Wed, April 28, 1:45 to 3:15pm PDT (1:45 to 3:15pm PDT), Zoom Room, 115

Proposal

Since 2017, the USAID Honduras Reading Activity (HRA - also known as the De Lectores a Líderes project) supports the efforts of the Government of Honduras (GOH) in collaboration with civil society, and private sector donors to provide technical assistance to improve reading instruction and outcomes for Honduran students from first to sixth grade of primary education. HRA’s initial theory of change (TOC) captured a set of behaviors that measured the actions required to improve reading outcomes for primary school students. The TOC postulated that:
- If the Ministry of Education’s capacity to implement evidence-based reading approaches improves
- And if improved classroom materials to enhance reading instruction are accessible
- And if the trained teachers provide quality reading instruction to students
- And if strengthened parental participation leads to improved learning
- Then quality of reading instruction in grades 1-6 will improve, resulting in improved reading outcomes for students in grades 1-6.

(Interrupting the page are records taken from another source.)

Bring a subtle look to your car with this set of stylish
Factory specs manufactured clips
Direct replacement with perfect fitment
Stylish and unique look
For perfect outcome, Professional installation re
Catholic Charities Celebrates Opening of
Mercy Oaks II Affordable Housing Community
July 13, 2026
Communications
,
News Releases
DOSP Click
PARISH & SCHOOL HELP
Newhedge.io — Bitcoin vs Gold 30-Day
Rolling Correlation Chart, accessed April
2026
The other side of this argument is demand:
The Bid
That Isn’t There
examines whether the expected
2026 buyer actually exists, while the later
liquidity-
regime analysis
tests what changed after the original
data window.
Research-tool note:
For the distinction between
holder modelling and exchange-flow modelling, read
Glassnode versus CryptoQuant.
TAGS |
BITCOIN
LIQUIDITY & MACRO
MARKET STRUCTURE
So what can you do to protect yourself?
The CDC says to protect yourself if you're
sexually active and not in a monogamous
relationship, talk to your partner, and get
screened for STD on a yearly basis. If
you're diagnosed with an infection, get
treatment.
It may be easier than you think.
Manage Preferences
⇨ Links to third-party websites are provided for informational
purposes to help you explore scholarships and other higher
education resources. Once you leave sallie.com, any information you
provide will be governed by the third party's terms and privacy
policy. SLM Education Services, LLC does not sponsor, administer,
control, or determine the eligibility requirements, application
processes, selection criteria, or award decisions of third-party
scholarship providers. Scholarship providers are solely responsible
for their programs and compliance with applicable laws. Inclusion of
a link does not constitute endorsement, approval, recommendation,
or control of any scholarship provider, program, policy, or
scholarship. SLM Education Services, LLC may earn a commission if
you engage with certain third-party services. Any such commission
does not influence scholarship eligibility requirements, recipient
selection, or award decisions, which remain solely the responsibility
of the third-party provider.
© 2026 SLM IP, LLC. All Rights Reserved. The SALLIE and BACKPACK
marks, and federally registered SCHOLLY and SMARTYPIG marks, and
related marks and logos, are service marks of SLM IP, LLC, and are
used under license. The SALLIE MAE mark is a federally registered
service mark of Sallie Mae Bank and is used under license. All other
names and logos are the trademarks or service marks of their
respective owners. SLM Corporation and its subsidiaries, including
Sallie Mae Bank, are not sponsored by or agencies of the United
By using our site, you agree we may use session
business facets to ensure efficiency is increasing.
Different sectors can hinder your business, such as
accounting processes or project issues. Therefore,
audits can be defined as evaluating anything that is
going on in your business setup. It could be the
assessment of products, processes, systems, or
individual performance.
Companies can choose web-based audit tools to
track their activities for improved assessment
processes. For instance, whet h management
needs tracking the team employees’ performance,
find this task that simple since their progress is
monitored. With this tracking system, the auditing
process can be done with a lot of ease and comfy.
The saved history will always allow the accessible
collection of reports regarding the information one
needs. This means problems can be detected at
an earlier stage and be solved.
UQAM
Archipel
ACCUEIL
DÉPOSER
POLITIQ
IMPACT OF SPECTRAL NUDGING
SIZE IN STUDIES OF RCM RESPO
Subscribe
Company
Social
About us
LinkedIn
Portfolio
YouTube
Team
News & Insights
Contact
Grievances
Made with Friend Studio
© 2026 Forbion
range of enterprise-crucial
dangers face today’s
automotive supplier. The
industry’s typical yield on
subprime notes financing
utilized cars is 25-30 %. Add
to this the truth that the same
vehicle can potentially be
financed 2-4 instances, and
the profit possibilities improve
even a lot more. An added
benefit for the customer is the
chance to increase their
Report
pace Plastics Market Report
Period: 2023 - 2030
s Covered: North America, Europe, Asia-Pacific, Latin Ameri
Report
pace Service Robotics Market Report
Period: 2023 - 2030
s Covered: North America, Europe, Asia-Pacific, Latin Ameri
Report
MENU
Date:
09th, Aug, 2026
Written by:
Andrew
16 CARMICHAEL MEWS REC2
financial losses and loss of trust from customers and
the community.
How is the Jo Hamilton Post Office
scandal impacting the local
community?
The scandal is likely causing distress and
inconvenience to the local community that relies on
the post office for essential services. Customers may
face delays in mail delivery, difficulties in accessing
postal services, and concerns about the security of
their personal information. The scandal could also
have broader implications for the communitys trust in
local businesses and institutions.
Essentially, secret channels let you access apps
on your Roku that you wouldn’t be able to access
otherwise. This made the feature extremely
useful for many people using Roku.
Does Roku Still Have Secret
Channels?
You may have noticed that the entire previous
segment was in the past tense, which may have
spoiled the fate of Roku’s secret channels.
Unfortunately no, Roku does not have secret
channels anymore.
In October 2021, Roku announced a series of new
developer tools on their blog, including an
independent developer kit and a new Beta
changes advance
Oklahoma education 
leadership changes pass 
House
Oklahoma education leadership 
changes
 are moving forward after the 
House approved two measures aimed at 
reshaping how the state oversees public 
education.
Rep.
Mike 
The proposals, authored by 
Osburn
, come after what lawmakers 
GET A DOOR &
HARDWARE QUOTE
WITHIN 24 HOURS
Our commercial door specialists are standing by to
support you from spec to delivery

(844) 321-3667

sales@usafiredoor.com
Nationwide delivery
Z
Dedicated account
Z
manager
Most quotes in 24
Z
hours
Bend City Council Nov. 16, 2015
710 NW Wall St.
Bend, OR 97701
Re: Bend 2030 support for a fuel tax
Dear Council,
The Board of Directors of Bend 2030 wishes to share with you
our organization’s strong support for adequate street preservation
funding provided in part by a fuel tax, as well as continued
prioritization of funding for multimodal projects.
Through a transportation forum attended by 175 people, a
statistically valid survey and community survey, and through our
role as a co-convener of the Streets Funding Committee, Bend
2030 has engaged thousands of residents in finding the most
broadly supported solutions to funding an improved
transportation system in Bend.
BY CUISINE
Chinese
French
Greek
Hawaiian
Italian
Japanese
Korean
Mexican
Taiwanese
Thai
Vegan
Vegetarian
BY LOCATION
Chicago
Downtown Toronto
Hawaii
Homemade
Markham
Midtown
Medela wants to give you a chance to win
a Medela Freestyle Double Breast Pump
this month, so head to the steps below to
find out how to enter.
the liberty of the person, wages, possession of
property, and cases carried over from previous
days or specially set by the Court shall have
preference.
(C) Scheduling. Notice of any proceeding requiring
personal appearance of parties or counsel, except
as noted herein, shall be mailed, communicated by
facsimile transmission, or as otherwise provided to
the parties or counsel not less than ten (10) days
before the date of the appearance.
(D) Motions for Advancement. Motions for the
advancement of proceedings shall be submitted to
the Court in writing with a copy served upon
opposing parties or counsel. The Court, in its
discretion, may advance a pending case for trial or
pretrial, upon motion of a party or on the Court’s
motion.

This TOC was based on three key assumptions:
- That the school system would continue to remain relatively stable and functioning, and
- That education officials and teachers would share the need to improve reading and
- That teachers would adapt their teaching in the classroom based on HRA’s methodology.

Until March 2020, these assumptions held, and tests conducted by the MOE and HRA in 2019 showed promising progress in reading outcomes. Then in 2020, the entire Honduran school system, including project schools, went into full lockdown due to Covid-19 and the existing TOC and its assumptions had to be revised. With classrooms closed and teachers not able to teach reading in person, the project had to quickly adapt its approach to delivering distance learning directed to parents and their children at home. The COVID emergency became an opportunity to evaluate the project’s initial TOC. The process of reviewing the TOC took into account the need to adapt and pivot towards a new set of working assumptions such as:

1. A Ministry’s with institutional capacity to provide continuity in learning with a distance-learning program
2. Access to learning materials at home especially for the majority of children without connectivity
3. Teachers trained to support children’s learning remotely using technology

This presentation will examine how the existing TOC served as starting point to adapt its response to the circumstance on the ground and planning its adaptation to remote learning. It will show how it helped integrate the separate project results into three core milestones to continue supporting the key outcome to improve reading in light of the need to work with children learning at home, and where parents and their families became an essential factor for children learning remotely. Furthermore, the presentation will illustrate how monitoring of impact was adapted to track new indicators using its tablet-based data collection tools to verify the use of the daily reading materials and learning at home.